Associations between estimated serum PFOA concentrations at birth and eGFR.
| Covariates | IQR | n | Change in eGFR (95% CI) | p-Value |
|---|---|---|---|---|
| PFOA at birth | ||||
| Model 1b | 1.83 | 4,787 | –0.11 (–0.96, 0.74) | 0.80 |
| Model 2c | 1.83 | 3,527 | –0.05 (–1.02, 0.91) | 0.91 |
| Model 3d | 1.83 | 3,527 | –0.01 (–0.96, 0.98) | 0.99 |
| aExpressed as the mean change in eGFR per interquartile range (IQR) increase in estimated, natural log-transformed, serum PFOA concentrations at birth. bModel 1: adjusted for age, sex, race, and household income. cModel 2: adjusted for model 1 covariates plus maternal age, maternal smoking, and maternal education. dModel 3: adjusted for model 2 covariates plus maternal exercise and maternal BMI. | ||||
Spearman correlation coefficients among measured and historical estimates of serum PFOA concentrations.

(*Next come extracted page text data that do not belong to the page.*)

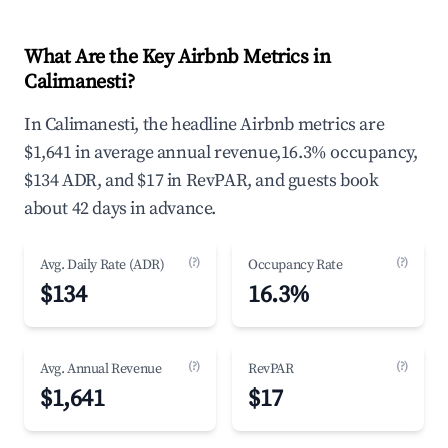
What Are the Key Airbnb Metrics in
Calimanesti?
In Calimanesti, the headline Airbnb metrics are
$1,641 in average annual revenue,16.3% occupancy,
$134 ADR, and $17 in RevPAR, and guests book
about 42 days in advance.
(?)
(?)
Avg. Daily Rate (ADR)
Occupancy Rate
$134
16.3%
(?)
(?)
Avg. Annual Revenue
RevPAR
$1,641
$17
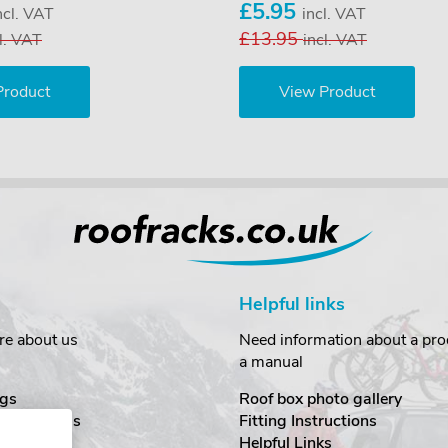
£5.95
ncl. VAT
incl. VAT
£13.95
l. VAT
incl. VAT
Product
View Product
Helpful links
re about us
Need information about a prod
a manual
gs
Roof box photo gallery
estimonials
Fitting Instructions
ecurity
Helpful Links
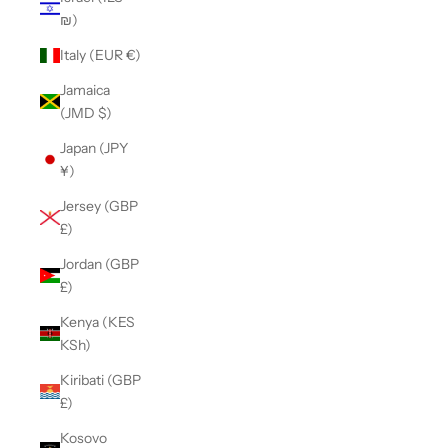
₪)
Italy (EUR €)
Jamaica
(JMD $)
Japan (JPY
¥)
Jersey (GBP
£)
Jordan (GBP
£)
Kenya (KES
KSh)
Kiribati (GBP
£)
Kosovo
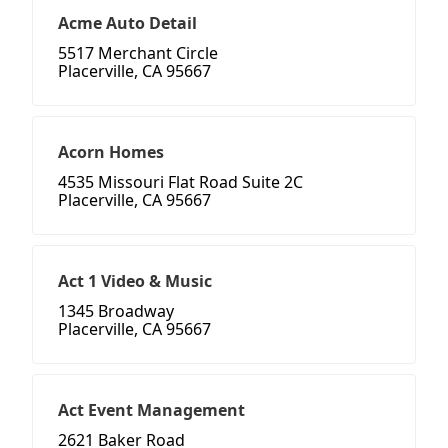
Acme Auto Detail
5517 Merchant Circle
Placerville, CA 95667
Acorn Homes
4535 Missouri Flat Road Suite 2C
Placerville, CA 95667
Act 1 Video & Music
1345 Broadway
Placerville, CA 95667
Act Event Management
2621 Baker Road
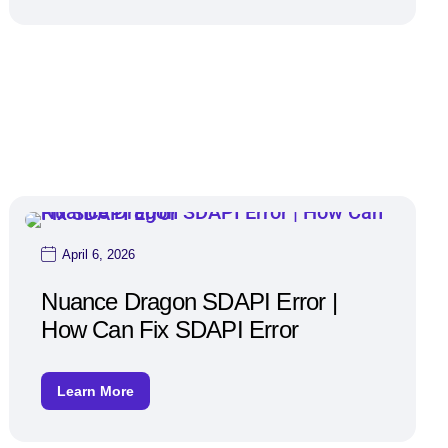
April 6, 2026
Nuance Dragon SDAPI Error |
How Can Fix SDAPI Error
Learn More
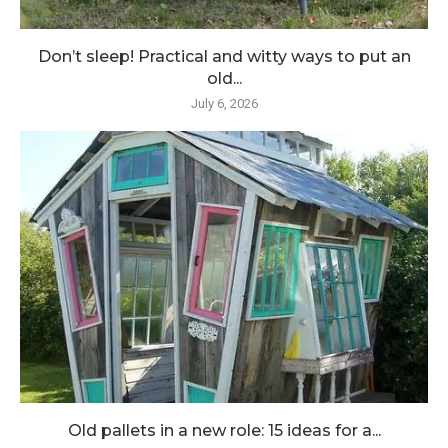
Don’t sleep! Practical and witty ways to put an
old...
July 6, 2026
Old pallets in a new role: 15 ideas for a...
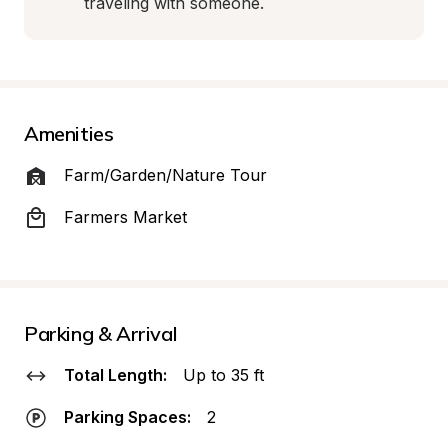
traveling with someone.
Amenities
Farm/Garden/Nature Tour
Farmers Market
Parking & Arrival
Total Length:
Up to 35 ft
Parking Spaces:
2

| Serum PFOA | Measured at enrollment | Predicted at enrollment | Predicted at birth | Predicted early life | Predicted recent |
|---|---|---|---|---|---|
| Measured at enrollment | 1.00 | ||||
| Predicted at enrollment | 0.73a | 1.00 | |||
| Predicted at birth | 0.43b | 0.53b | 1.00 | ||
| Predicted early life | 0.66b | 0.87b | 0.68b | 1.00 | |
| Predicted recent | 0.73a | 0.997a | 0.53b | 0.88b | 1.00 |
| aAmong 6,060 subjects. bAmong 4,787 subjects born in 1990 or later. | |||||
Figure 2Causal diagram illustrating potential for direct and reverse causation. (A) The causal effect of the biologically effective dose of PFOA (PFOA exposure) on kidney function was approximated by relating serum levels of PFOA (an imperfect marker of the biologic effective dose) to eGFR (an imperfect marker of kidney function), controlling for common causes of PFOA exposure and kidney function, which may confound the association. Reverse causation occurs when kidney function alters our marker of exposure, represented by the arrow from kidney function to serum PFOA. (B) Biological exposure is determined by environmental levels of PFOA, which can also be used to predict serum levels of PFOA. Because kidney function does not affect predicted PFOA, analyses using predicted PFOA cannot represent reverse causation.